From the line with "Nymphai (641, 298)" onward, reproduce each line of the entries exactly, ending at the last one, and add nothing.

#### DATA EXCERPTS:
+-------+
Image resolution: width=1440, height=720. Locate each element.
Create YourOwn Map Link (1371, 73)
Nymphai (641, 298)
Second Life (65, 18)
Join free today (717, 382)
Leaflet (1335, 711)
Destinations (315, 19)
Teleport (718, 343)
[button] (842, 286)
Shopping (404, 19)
+-------+
#### REPLY:
Nymphai (641, 298)
Second Life (65, 18)
Join free today (717, 382)
Leaflet (1335, 711)
Destinations (315, 19)
Teleport (718, 343)
[button] (842, 286)
Shopping (404, 19)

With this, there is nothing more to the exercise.